In honor of World Industrial Design Day on June 29, 2017, VITRONIC asked the industrial designer five questions.
What's a typical day like for an industrial designer?
The great thing for me as a freelance industrial designer is that, in my opinion, there is no "typical day." I deal with different people, processes, and structures depending on the project and client. And depending on the project phase, we have days where we focus on analysis and idea development, and days where we work on the 3D design. Our approach, the tools we use, and our communication style is different for every project. Variety is the norm for us.
How can industrial design strengthen a brand?
It's true that a single, well designed product can uncover significant potential for a company and contribute to growth. However, industrial design as a process impacts a company on a variety of levels and therefore is often used strategically. For VITRONIC, we started with product design for the different business sectors early on, and from the very start we wanted to convey an authentic and recognizable VITRONIC brand.
Since then, VITRONIC has become a solid company with a strong brand, and the design, used in all of the company's business sectors, is an important factor in imparting a brand that gives a coherent impression.
How long does the design process take from idea conception to series production?
The design process, from idea conception to series production, typically always follows the same process. However, our clients and projects are actually so different, that this isn't the case across the board.
We usually start with an analysis, which gives us the opportunity to define the framework conditions of the project and gain an initial understanding of the task at hand. For designers, understanding the perspective of the user is top priority. When the project team puts itself in the user's shoes, a lot of surprising discoveries are made.
The most important phase of our work is usually the one we call "design concept." It's a creative process during which we develop multiple iterations of ideas in collaboration with the client and then condense them into a suitable design concept. At the end of this process, we select a design concept that seems to have the best features.
In the design process that follows, various models are developed and concept details are worked out. Everything required for series production is defined this early in the game. We usually have a prototype that is very close to the final product by the end of the design process. This way the materials and production methods we want to use are settled by and large. The product color, 3D data, and product graphics are 90% set.
In the implementation phase, we work with our client and the selected suppliers to implement the design in series production to the greatest degree possible. For example, we are involved in color matching, product graphics application, and the gloss level of the surfaces, among other things.

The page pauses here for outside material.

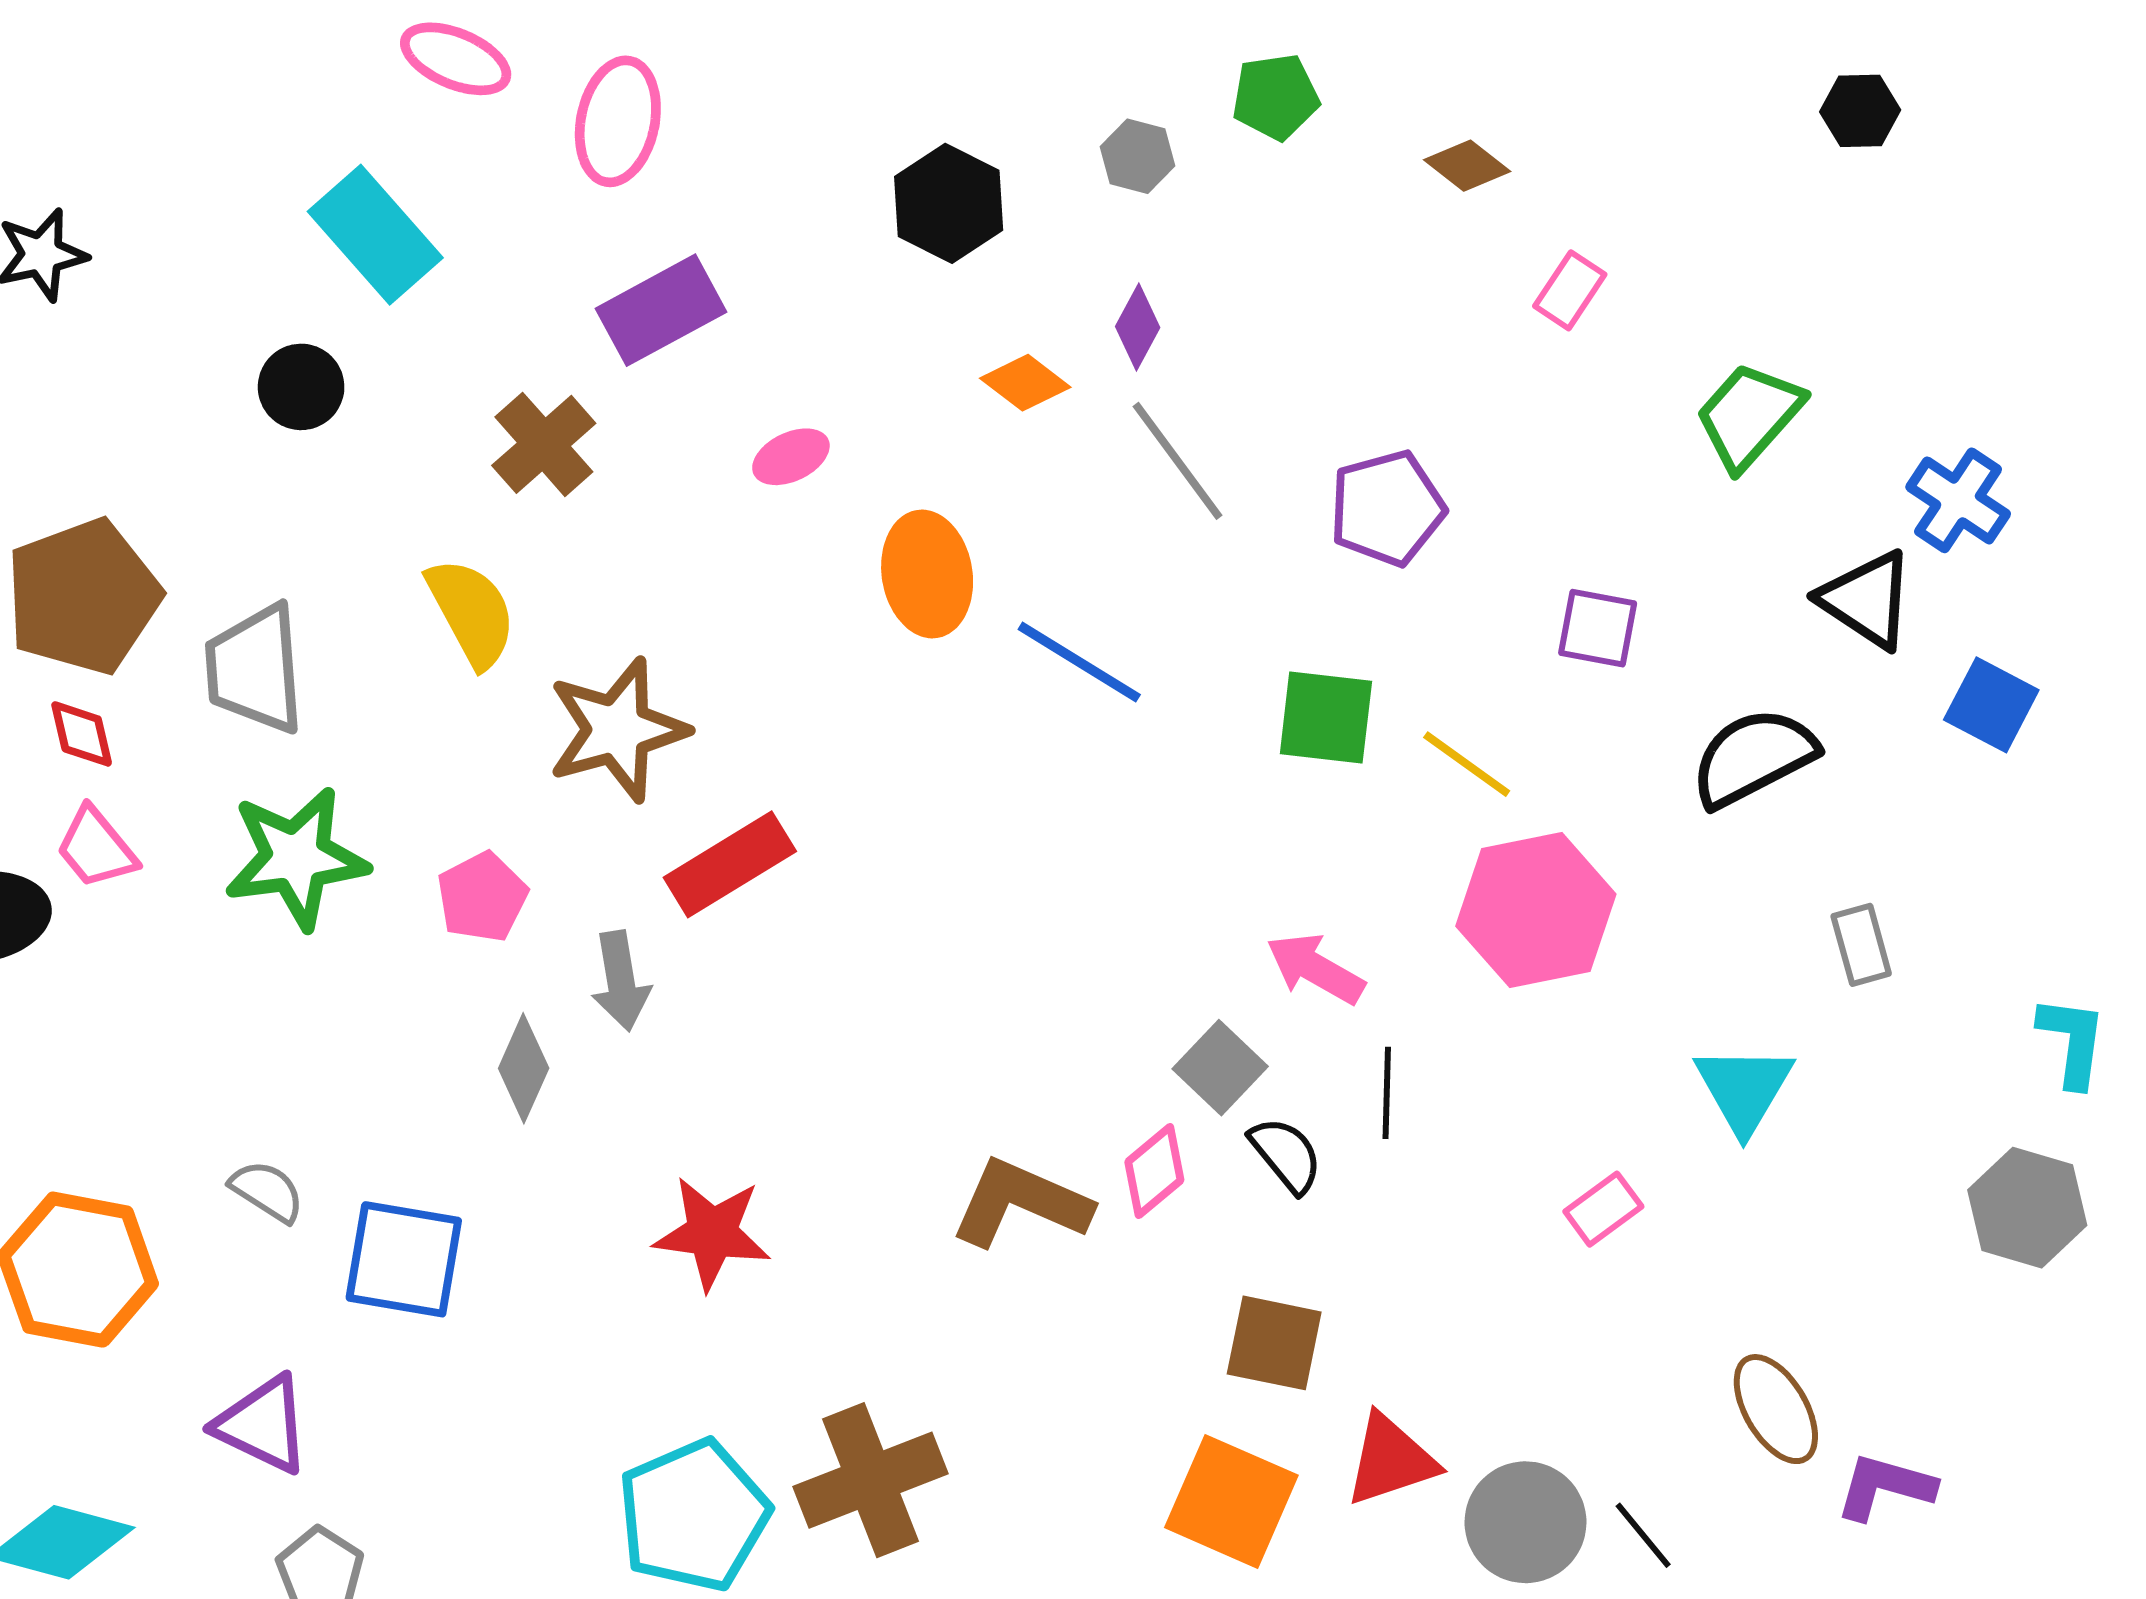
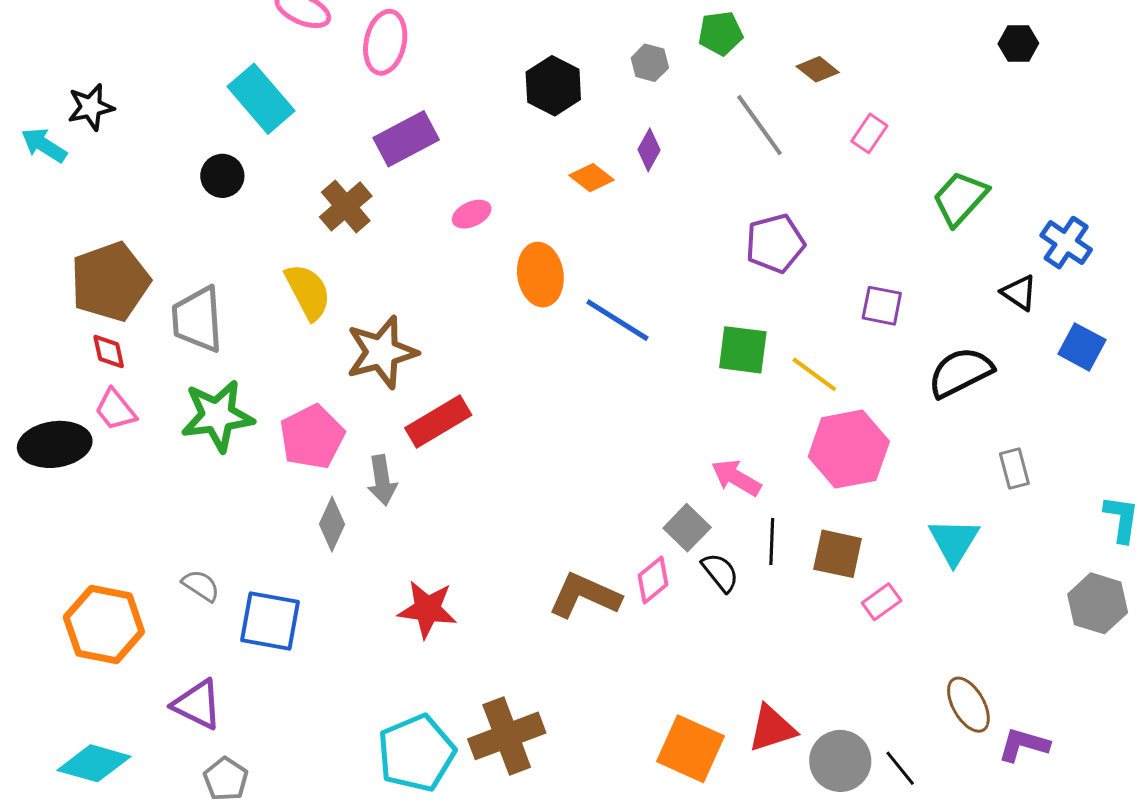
gray line: (1177, 461) -> (760, 125), moved
black triangle: (1867, 600) -> (1019, 293), size x0.7
pink pentagon: (482, 897) -> (312, 437), size x1.4
brown square: (1274, 1343) -> (838, 554), moved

Do you strive for functionality or shape and design? Or both?
For me, industrial design is the successful (appropriate) unification of shape and functionality. When I completed my studies in Essen in the 80s, we used the term "styling" as a negative way of saying that a product had an exaggerated design and insufficiently addressed functionality. At the same time, the "Memphis" movement was all about taking something with a rational design and giving it a fanciful, odd, or purposeless feel.
You have been working with VITRONIC for many years. What is your definition of good cooperation?
I can answer that in a few key words: trust, appreciation, and efficiency.
As industrial designers, we often present new and unusual ideas to our clients and that is why trust is so important for successful cooperation. This trust has grown steadily over the years and we feel VITRONIC has a certain appreciation for our work. At the same time, we can achieve a lot of great things based on the experience we've gathered and the trust we've developed, making it easy for us to respond with the necessary efficiency.
We would like to take this opportunity to thank Mr. Schulze for the interesting conversation about the work of an industrial designer. We look forward to our next projects with him.